Martelo da Justiça
Martelo da Justiça

Uma aluna cristã que foi obrigada a recitar uma oração islâmica durante uma aula viu a Suprema Corte dos Estados Unidos recusar a avaliar a ação movida contra a professora que impôs a atividade.

A Suprema Corte dos EUA se recusou a aceitar o caso contra a professora de uma escola pública que exigia que seus alunos recitassem a “oração de conversão” islâmica ou se conformassem com notas baixas por falta de conclusão das atividades.

A entidade de defesa da liberdade religiosa Centro Jurídico Thomas More (TMLC, na sigla em ingês) está defendendo Caleigh Wood, uma estudante cristã do Ensino Médio na High School de La Plata, em Maryland (EUA).

Tudo começou quando Caleigh se recusou a negar sua fé em Jesus Cristo “ao fazer uma profissão escrita da oração de conversão muçulmana conhecida como shahada – ‘Não existe deus por Alá e Muhammad é o mensageiro de Alá’”, disse um comunicado da entidade TMLC.

O 4º Tribunal de Apelações do Circuito dos EUA decidiu que a professora não violou a Cláusula de Estabelecimento, de acordo com informações do portal WND.

Caleigh Wood também foi forçada a assistir a uma apresentação que promove o Islã, incluindo uma que critica os cristãos que dizem: “A fé da maioria dos muçulmanos é mais forte que a dos cristãos comuns”.

As ações da professora foram condenadas em tribunal pelo especialista em conteúdo da escola, Jack Tuttle.

Richard Thompson, principal conselheiro do TMLC, disse que “não tem conhecimento de nenhuma escola pública que forçou um estudante muçulmano a escrever a Oração do Senhor ou João 3:16: ‘Porque Deus amou o mundo de tal maneira que deu seu único filho, para que todo aquele que nele crê não pereça, mas tenha a vida eterna’”.

“No entanto, sob o pretexto de ensinar história ou estudos sociais, escolas públicas em toda a América estão promovendo a religião do Islã de maneiras que nunca seriam toleradas pelo cristianismo ou por qualquer outra religião”, disse ele. “É decepcionante que a Suprema Corte não tenha aproveitado a oportunidade para esclarecer o teste que os tribunais inferiores devem usar ao decidir sobre a cláusula de estabelecimento e os desafios de liberdade de expressão para as classes públicas de religião”.

A TMLC afirma que a escola violou as cláusulas de estabelecimento e liberdade de expressão da Primeira Emenda quando ordenou à aluna que fizesse uma tarefa que ela não poderia concluir sem violar suas crenças cristãs.
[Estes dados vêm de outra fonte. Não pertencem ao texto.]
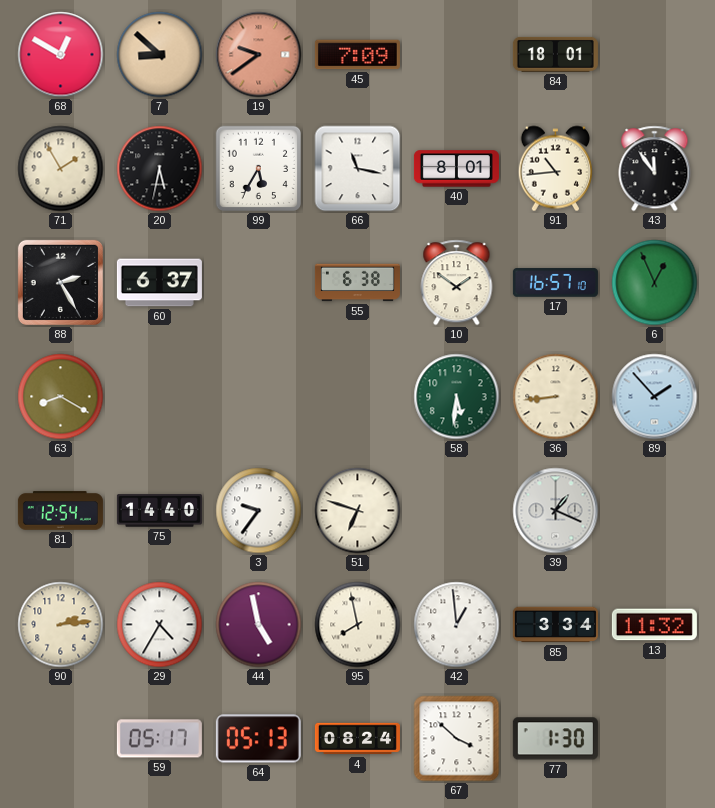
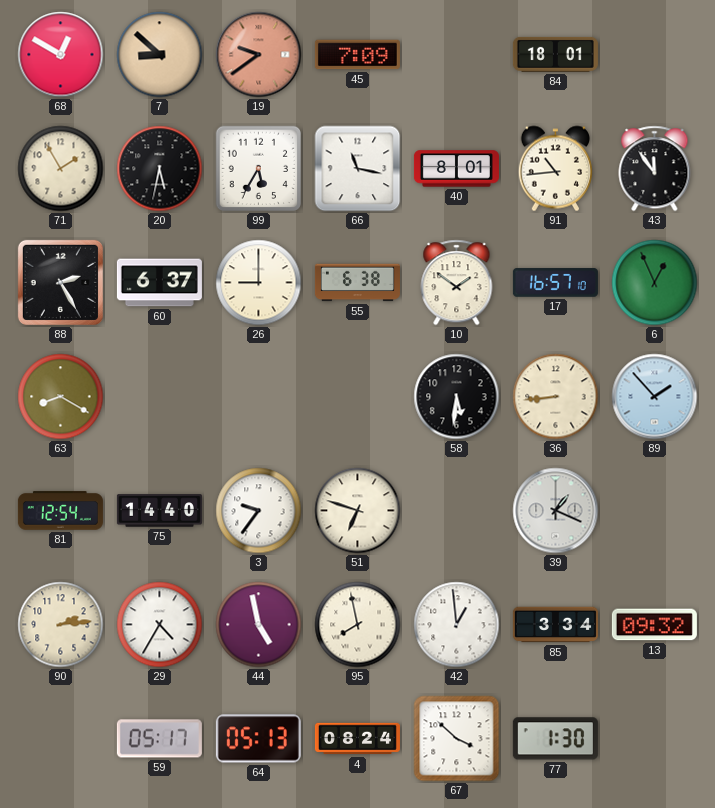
26: none -> 9:00
58 dial: green -> black
13: 11:32 -> 09:32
Em consequência, a professora

A professor então lhe deu uma nota baixa, levando-a a ser reprovada na matéria. A TMLC explicou que a aluna “crê ser um pecado professar a existência de qualquer outro deus que não seja o Deus cristão”, e por isso, “se manteve firme em suas crenças cristãs e foi punida por isso”.

“Os funcionários da escola recusaram o pedido de seu pai para que ela deixasse de participar. ou recebesse uma tarefa alternativa. Ela se recusou a concluir sua tarefa anticristã e, consequentemente, recebeu uma nota reprovada”, acrescentou o documento.

A doutrina islâmica da escola também incluiu as frases “O Islã no coração é uma religião pacífica”; “A jihad é uma ‘luta pessoal em devoção ao Islã, especialmente envolvendo disciplina espiritual’”; “Para os muçulmanos, Alá é o mesmo Deus que é adorado no cristianismo e judaísmo”; e “os homens são os gerentes dos assuntos das mulheres”.

“Muitas escolas públicas tornaram-se zona de conforto para a propaganda islâmica. Ensinar o Islã nas escolas foi muito além de uma lição básica de história. Promovidas pelo ativismo zeloso do Islã e encorajadas por decisões judiciais confusas, as escolas agora estão recuando e se curvando para a promoção do Islã, ao mesmo tempo denegrindo o cristianismo”, disse Thompson.

“Embora a Suprema Corte tenha deixado passar a oportunidade para fornecer uma orientação constitucional mais clara sobre esta importante questão, haverá outras chances de que essa questão não desapareça tão cedo”, concluiu Richard Thompson.